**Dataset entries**
== Segment start ==

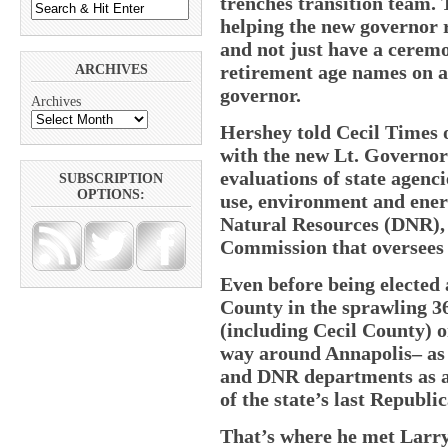
trenches transition team. T
helping the new governor 
and not just have a ceremo
retirement age names on a 
ARCHIVES
governor.
Archives
Hershey told Cecil Times 
with the new Lt. Governo
evaluations of state agenc
SUBSCRIPTION
OPTIONS:
use, environment and ene
Natural Resources (DNR), 
Commission that oversees a
Even before being elected
County in the sprawling 36
(including Cecil County) 
way around Annapolis– as a
and DNR departments as a
of the state’s last Republ
That’s where he met Larr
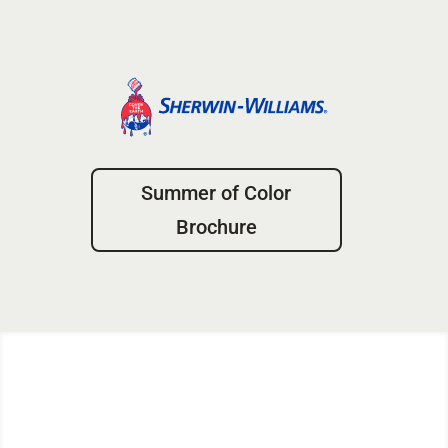
Summer of Color
Brochure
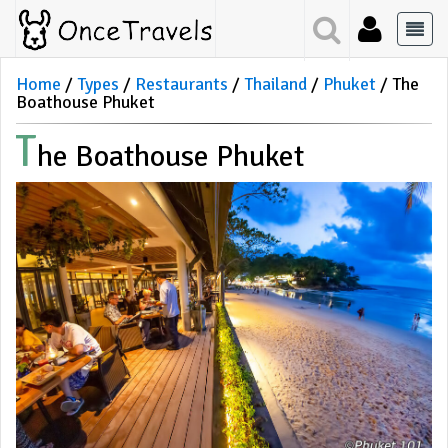
Home
Types
Restaurants
Thailand
Phuket
The
Boathouse Phuket
T
He Boathouse Phuket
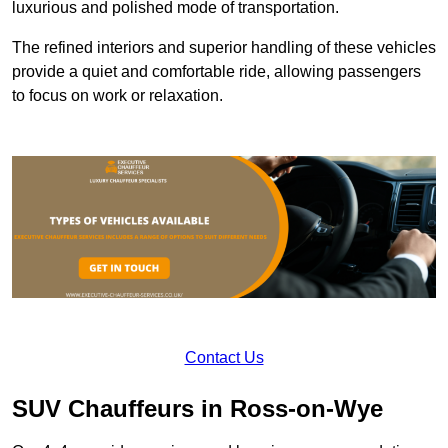
luxurious and polished mode of transportation.
The refined interiors and superior handling of these vehicles
provide a quiet and comfortable ride, allowing passengers
to focus on work or relaxation.
Contact Us
SUV Chauffeurs in Ross-on-Wye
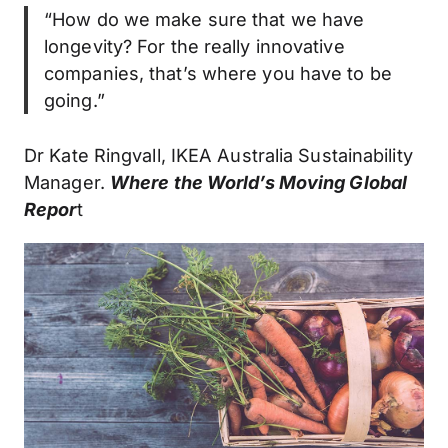
“How do we make sure that we have
longevity? For the really innovative
companies, that’s where you have to be
going.”
Dr Kate Ringvall, IKEA Australia Sustainability
Manager.
Where the World’s Moving Global
Repor
t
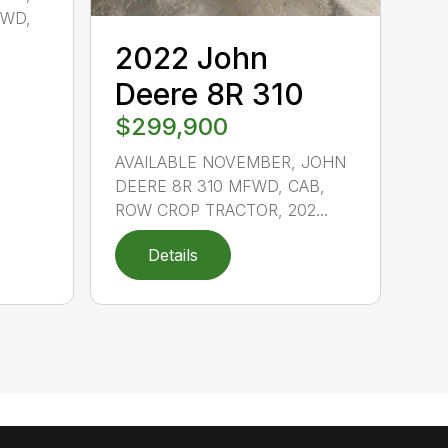
FWD,
2022 John
Deere 8R 310
$299,900
AVAILABLE NOVEMBER, JOHN
DEERE 8R 310 MFWD, CAB,
ROW CROP TRACTOR, 202...
Details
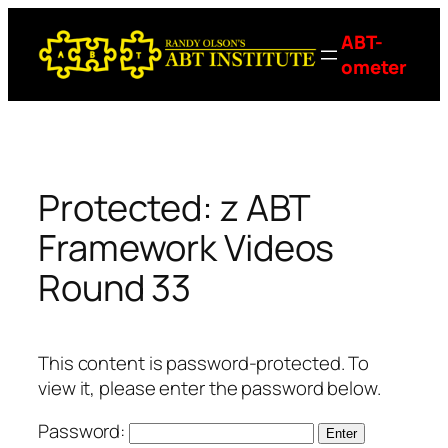
Skip
ABT-
to
ometer
content
Protected: z ABT
Framework Videos
Round 33
This content is password-protected. To
view it, please enter the password below.
Password:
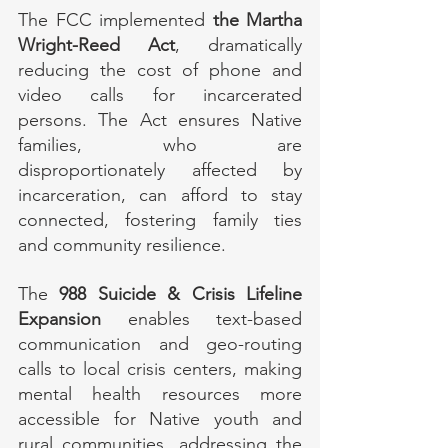
The FCC implemented 
the Martha 
Wright-Reed Act
, dramatically 
reducing the cost of phone and 
video calls for incarcerated 
persons. The Act ensures Native 
families, who are 
disproportionately affected by 
incarceration, can afford to stay 
connected, fostering family ties 
and community resilience.
The 
988 Suicide & Crisis Lifeline 
Expansion
 enables text-based 
communication and geo-routing 
calls to local crisis centers, making 
mental health resources more 
accessible for Native youth and 
rural communities, addressing the 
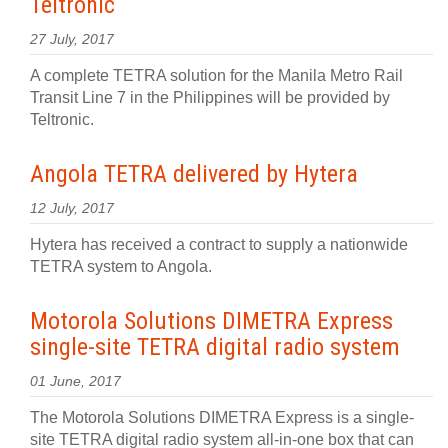
Teltronic
27 July, 2017
A complete TETRA solution for the Manila Metro Rail
Transit Line 7 in the Philippines will be provided by
Teltronic.
Angola TETRA delivered by Hytera
12 July, 2017
Hytera has received a contract to supply a nationwide
TETRA system to Angola.
Motorola Solutions DIMETRA Express
single-site TETRA digital radio system
01 June, 2017
The Motorola Solutions DIMETRA Express is a single-
site TETRA digital radio system all-in-one box that can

== Segment end ==

**Assignment**
Only lines with the word "Boathouse" are wanted, so copy each one from the records.

**Exercise solution**
Boathouse Phuket
He Boathouse Phuket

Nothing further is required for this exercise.